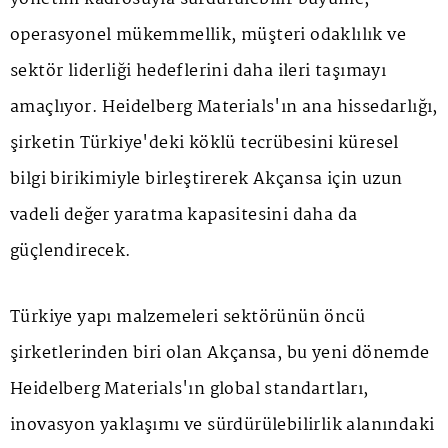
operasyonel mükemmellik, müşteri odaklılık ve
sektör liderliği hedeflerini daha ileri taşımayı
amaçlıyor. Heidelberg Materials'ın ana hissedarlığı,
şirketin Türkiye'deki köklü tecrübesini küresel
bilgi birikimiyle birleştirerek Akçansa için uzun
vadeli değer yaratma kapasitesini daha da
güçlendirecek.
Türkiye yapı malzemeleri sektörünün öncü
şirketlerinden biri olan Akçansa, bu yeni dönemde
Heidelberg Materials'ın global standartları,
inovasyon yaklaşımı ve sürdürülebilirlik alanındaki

——————————

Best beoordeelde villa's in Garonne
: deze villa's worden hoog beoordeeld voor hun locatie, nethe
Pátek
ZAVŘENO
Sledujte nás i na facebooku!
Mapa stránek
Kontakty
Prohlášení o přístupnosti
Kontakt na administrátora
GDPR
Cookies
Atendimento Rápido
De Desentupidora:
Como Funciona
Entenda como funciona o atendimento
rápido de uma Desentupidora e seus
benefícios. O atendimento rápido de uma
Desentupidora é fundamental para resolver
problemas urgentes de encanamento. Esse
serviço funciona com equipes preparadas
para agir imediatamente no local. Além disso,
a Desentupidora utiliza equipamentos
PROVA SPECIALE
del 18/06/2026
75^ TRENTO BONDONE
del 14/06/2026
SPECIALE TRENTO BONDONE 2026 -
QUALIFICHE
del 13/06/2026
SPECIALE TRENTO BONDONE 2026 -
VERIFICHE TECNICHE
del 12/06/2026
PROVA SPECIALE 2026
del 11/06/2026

——————————

■ AIM OF THE TASK
Take from the material above the lines running from the one with "Entenda como funciona o atendimento" through the one with "del 11/06/2026", and repeat them exactly, with nothing else.

■ SOLVED EXERCISE
Entenda como funciona o atendimento
rápido de uma Desentupidora e seus
benefícios. O atendimento rápido de uma
Desentupidora é fundamental para resolver
problemas urgentes de encanamento. Esse
serviço funciona com equipes preparadas
para agir imediatamente no local. Além disso,
a Desentupidora utiliza equipamentos
PROVA SPECIALE
del 18/06/2026
75^ TRENTO BONDONE
del 14/06/2026
SPECIALE TRENTO BONDONE 2026 -
QUALIFICHE
del 13/06/2026
SPECIALE TRENTO BONDONE 2026 -
VERIFICHE TECNICHE
del 12/06/2026
PROVA SPECIALE 2026
del 11/06/2026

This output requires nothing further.